The news will not have escaped stock marketers or chocolate lovers. Over the past three months, cocoa prices have soared, reaching $3,429 (around 3,200 euros) per tonne in New York on July 18. Unheard of since the Ivorian political crisis of 2010-2011, when Alassane Ouattara, winner of the election, obtained a halt to cocoa exports to cut off the resources of Laurent Gbagbo, who did not want to leave power. Prices then reached 3,666 dollars (around 3,422 euros).

This year, the increase came mainly from the Ivory Coast – which contributes 45% of the world’s “brown gold” production. The cocoa harvest takes place in two stages: the main campaign, from October 1 to the end of March, during which 80% of the annual cocoa is sold, then the intermediate campaign from the beginning of April to the end of September. The price is set every October 1 and sales are made on a forward basis, that is to say before the harvest, on the promise of delivery on a given deadline.

Ivory Coast, which produced 2.4 million tonnes of cocoa in 2022, had to tighten its supply this year. Its cocoa futures sales for 2023-2024 fell by 1.3 million tonnes (-13.3%) between October 1 and July 7, when the Coffee-Cocoa Council, the national regulator , has decided to suspend them to ensure that we can fulfill all orders. Because the harvests were bad, this time not for political reasons, but for climatic reasons. The particularly intense rainy season affected cocoa plantations, causing barely formed flowers to fall and favoring the spread of fungal diseases.

Fixed prices for planters

This is not the first time that the sector has experienced a crisis linked to an inadequacy of forecasts and actual production. But, unlike what happened during the 2016-2017 overproduction season, the International Cocoa Organization forecasts a deficit between supply and demand of 116,000 tonnes this year. A gap which could turn to the advantage of producing countries if buyers rush to compete for remaining stocks. But Ivorian planters have little chance of benefiting from it.

To protect them against fluctuations in world prices, cocoa has been purchased from them at a fixed price since 2012, with an amount announced at the start of each campaign. Pricing for the 2023-2024 season will be announced on October 1st. For the 2022-2023 season, it reached 900 CFA francs per kilogram (1.37 euros). An amount that is too low, argues Edmond Konan, president in charge of standardization, certification, labeling and sustainable development at the Employers’ Confederation of SMEs of Côte d’Ivoire.

For him, the priority should be to allow small producers to achieve a decent minimum income, to convince them to stay in cocoa farming. “The biggest threat to the cocoa sector,” recalls Edmond Konan, “is diversification. Farmers behave rationally: if a crop proves more profitable than cocoa, they will leave cocoa farming. » In the same way that coffee growing has been overtaken in recent years by emerging crops such as rubber, cashew and cotton.

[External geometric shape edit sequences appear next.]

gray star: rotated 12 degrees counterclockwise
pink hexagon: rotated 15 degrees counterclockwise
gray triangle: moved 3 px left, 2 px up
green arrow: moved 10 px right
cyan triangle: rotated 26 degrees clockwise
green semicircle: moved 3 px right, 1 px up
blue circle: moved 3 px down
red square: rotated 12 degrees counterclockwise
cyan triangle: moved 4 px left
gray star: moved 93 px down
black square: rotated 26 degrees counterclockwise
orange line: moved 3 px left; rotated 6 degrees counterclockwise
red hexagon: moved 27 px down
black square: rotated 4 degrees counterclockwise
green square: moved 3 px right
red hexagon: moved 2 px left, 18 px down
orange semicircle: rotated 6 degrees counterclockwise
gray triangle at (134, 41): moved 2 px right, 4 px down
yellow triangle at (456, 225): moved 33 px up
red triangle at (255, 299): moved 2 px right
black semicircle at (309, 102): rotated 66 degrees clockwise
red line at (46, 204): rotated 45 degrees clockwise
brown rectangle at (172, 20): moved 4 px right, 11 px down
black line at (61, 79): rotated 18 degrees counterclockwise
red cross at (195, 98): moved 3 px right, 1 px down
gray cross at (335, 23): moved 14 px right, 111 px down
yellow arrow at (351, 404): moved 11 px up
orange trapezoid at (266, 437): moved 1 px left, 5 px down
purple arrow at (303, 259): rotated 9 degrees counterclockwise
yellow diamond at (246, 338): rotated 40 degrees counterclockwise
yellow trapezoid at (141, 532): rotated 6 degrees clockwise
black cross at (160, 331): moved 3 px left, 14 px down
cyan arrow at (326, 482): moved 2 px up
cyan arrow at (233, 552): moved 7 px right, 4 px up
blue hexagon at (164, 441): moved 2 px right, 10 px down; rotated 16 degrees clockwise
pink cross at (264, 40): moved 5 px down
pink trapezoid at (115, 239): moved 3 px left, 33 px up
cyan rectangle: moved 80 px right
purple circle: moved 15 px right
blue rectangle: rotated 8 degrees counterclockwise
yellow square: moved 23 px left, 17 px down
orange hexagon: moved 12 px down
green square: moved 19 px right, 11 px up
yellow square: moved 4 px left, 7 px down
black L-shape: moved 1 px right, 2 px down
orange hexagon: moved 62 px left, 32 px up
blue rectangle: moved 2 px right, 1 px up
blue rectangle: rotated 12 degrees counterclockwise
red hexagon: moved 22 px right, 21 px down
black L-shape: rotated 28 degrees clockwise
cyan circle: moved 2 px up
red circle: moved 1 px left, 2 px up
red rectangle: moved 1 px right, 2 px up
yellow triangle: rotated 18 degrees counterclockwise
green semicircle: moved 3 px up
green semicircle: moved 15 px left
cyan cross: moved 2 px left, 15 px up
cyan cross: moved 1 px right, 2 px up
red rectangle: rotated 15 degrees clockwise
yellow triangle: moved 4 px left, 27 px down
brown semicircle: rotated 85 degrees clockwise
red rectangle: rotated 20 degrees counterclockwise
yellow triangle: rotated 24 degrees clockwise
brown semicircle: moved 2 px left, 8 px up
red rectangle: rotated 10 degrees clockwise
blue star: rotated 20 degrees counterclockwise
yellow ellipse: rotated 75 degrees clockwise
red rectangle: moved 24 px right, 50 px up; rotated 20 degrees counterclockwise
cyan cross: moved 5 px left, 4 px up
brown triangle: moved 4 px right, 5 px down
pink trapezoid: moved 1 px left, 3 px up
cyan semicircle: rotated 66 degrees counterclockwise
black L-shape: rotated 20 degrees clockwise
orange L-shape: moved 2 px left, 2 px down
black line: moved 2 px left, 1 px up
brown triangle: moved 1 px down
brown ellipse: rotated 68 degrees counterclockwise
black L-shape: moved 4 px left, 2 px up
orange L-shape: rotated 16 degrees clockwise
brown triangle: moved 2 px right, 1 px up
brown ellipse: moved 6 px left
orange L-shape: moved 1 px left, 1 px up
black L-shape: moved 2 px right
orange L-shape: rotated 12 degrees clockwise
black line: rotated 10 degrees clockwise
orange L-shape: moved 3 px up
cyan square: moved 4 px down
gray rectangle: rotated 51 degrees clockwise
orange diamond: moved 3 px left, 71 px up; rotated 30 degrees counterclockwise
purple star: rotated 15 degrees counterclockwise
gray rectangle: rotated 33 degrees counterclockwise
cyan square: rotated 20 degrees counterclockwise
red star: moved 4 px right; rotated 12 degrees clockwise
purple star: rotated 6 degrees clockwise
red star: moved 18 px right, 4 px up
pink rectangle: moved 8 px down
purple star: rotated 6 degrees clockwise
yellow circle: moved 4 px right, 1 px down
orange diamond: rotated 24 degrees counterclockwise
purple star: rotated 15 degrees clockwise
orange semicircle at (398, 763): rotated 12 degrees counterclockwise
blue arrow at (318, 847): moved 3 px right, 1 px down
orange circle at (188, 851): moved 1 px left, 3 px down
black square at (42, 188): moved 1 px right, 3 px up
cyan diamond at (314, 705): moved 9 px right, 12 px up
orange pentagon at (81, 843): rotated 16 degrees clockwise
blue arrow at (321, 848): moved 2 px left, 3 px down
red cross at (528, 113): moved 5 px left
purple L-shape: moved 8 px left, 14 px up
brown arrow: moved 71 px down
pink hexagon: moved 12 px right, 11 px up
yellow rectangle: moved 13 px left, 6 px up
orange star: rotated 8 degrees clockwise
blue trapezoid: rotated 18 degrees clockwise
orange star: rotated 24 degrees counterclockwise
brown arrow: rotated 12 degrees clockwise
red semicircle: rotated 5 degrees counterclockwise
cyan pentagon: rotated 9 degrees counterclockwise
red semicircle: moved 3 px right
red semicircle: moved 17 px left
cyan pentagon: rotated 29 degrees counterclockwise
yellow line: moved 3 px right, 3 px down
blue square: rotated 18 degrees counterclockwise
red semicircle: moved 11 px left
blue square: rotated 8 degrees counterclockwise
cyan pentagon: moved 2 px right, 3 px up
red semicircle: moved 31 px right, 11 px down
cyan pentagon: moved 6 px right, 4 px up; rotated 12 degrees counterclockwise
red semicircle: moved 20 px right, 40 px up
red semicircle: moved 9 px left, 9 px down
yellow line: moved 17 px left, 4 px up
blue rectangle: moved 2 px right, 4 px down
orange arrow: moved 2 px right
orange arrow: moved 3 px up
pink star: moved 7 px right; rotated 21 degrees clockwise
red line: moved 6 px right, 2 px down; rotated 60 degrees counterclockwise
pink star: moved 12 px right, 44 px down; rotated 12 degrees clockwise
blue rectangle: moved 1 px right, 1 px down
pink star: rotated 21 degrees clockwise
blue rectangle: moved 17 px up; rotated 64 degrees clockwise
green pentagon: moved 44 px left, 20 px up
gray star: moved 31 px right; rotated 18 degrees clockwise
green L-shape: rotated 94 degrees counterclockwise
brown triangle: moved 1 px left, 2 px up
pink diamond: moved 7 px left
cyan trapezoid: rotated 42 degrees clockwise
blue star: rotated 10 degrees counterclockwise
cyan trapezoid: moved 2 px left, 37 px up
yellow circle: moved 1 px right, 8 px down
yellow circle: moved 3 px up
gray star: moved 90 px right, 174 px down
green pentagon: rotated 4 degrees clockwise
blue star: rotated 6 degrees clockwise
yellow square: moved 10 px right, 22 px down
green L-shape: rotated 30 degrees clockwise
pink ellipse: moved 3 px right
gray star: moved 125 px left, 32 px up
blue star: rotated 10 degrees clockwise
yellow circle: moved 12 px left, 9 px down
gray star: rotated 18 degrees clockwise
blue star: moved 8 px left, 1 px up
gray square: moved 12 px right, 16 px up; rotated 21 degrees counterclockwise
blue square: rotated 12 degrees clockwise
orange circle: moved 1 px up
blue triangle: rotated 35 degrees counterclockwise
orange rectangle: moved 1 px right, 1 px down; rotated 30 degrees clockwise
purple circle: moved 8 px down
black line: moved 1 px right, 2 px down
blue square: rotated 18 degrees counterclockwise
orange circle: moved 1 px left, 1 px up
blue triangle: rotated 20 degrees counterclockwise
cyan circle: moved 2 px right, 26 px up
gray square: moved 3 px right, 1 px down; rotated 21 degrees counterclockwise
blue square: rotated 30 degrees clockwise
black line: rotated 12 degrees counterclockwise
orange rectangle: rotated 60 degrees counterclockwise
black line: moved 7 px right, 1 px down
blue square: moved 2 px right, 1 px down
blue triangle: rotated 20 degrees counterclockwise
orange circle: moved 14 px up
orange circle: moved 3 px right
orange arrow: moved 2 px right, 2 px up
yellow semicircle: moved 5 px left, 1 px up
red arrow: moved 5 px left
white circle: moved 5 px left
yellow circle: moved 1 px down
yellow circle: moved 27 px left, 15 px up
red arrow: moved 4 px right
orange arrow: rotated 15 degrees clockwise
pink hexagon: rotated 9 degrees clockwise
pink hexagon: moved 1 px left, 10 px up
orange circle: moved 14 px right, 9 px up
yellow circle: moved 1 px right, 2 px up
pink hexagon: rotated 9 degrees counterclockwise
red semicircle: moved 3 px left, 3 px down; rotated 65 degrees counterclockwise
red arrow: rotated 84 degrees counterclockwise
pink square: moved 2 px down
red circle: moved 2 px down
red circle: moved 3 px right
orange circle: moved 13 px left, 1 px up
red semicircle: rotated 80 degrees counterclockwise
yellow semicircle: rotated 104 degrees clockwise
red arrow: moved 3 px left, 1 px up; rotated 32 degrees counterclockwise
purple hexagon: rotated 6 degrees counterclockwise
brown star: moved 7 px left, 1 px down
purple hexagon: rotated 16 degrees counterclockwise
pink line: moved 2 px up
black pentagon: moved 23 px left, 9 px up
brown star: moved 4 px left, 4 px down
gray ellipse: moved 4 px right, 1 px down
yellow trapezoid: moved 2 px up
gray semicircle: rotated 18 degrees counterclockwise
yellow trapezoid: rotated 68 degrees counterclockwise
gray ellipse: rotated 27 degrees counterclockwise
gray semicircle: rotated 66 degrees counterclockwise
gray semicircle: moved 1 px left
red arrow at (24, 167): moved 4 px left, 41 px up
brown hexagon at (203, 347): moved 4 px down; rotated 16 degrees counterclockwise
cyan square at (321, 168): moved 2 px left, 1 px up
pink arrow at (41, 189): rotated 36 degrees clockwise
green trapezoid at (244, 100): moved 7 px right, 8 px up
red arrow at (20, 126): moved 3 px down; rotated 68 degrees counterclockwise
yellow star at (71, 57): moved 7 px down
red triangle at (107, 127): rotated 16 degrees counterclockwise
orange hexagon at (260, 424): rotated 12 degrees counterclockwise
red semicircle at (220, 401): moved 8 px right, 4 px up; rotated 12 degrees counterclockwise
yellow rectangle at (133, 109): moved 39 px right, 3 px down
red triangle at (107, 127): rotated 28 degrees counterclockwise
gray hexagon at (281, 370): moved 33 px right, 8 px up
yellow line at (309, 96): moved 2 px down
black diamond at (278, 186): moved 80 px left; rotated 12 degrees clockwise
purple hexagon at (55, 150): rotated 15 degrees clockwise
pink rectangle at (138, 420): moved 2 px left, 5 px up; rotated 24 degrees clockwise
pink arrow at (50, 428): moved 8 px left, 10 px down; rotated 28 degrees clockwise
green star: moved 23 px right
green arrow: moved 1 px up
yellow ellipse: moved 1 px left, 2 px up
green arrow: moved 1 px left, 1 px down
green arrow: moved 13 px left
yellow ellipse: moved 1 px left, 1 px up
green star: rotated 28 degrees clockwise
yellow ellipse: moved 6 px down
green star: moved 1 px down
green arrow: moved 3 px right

In cocoa growing regions, such as those of Tonkpi and Cavally in the west of the country, the majority of farmers are not interested in market fluctuations, but all say they are worried about their future. “Cocoa can go up, it can go down,” summarizes Samuel Flin Kpalé, a farmer from Gouakpale in Tonkpi, with fatalism. We don’t know what will happen tomorrow. If one day white people want something other than cocoa, what will become of us? »

Diversify crops

Two solutions exist and sometimes coexist. First, increase the yield of cocoa plantations, while reducing their surface area: produce as much, on fewer hectares, to reserve space for market gardening. “Market gardening is not falling,” continues Samuel Flin Kpalé. Every day we eat. Even when we no longer need cocoa, we will still need corn, yams or okra. »

Then, the cocoa industry encourages producers to turn to agroforestry. About a hundred kilometers from Gouakpale, in the Guémon region, the farmers of Guéhiébly grouped in a cooperative share tree species before each wet season. Half of them are shade trees, explains Landry Touré, responsible for agroforestry in the village, and half of them are fruit trees: cashew trees, kola trees, mandarin trees and orange trees…

“It’s only been three years since we started, but we’re already starting to see the results,” says the farmer. This compromise solution makes it possible to both regulate pests, such as brown rot of cocoa pods, and to better absorb heavy rain. Their frequency in Ivory Coast increases from year to year, while Ivorian cocoa, which accounts for 14% of the national GDP, feeds 24% of its population.